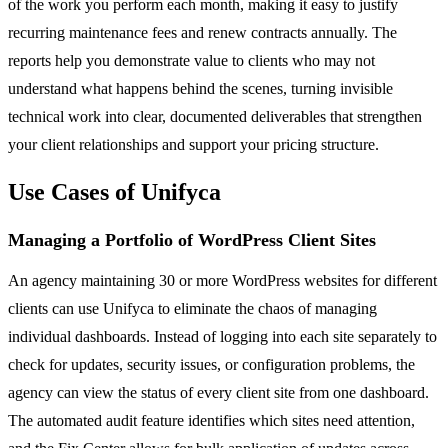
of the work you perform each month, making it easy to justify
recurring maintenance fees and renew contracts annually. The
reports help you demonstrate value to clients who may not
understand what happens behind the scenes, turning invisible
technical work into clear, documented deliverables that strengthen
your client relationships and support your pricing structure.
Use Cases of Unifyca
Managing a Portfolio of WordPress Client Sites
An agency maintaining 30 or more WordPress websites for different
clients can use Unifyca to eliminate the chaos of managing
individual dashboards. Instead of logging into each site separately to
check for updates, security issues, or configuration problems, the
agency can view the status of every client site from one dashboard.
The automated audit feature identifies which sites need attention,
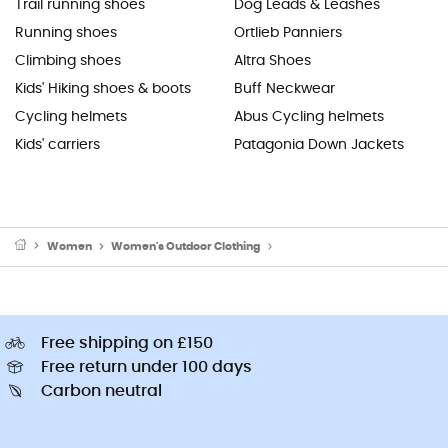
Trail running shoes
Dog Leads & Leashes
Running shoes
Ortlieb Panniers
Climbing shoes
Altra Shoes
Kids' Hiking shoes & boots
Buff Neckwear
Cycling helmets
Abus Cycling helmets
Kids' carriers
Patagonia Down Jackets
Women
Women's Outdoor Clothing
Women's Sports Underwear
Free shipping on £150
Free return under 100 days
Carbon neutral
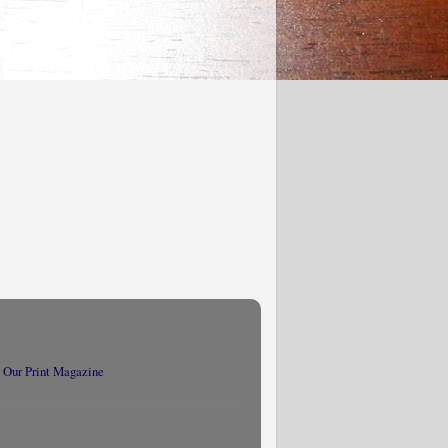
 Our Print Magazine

EXERCISE: Would you return the material above exactly, apart from its pictures?

COMPLETED TASK:
of the work you perform each month, making it easy to justify
recurring maintenance fees and renew contracts annually. The
reports help you demonstrate value to clients who may not
understand what happens behind the scenes, turning invisible
technical work into clear, documented deliverables that strengthen
your client relationships and support your pricing structure.
Use Cases of Unifyca
Managing a Portfolio of WordPress Client Sites
An agency maintaining 30 or more WordPress websites for different
clients can use Unifyca to eliminate the chaos of managing
individual dashboards. Instead of logging into each site separately to
check for updates, security issues, or configuration problems, the
agency can view the status of every client site from one dashboard.
The automated audit feature identifies which sites need attention,
Trail running shoes
Dog Leads & Leashes
Running shoes
Ortlieb Panniers
Climbing shoes
Altra Shoes
Kids' Hiking shoes & boots
Buff Neckwear
Cycling helmets
Abus Cycling helmets
Kids' carriers
Patagonia Down Jackets
Women
Women's Outdoor Clothing
Women's Sports Underwear
Free shipping on £150
Free return under 100 days
Carbon neutral
 Our Print Magazine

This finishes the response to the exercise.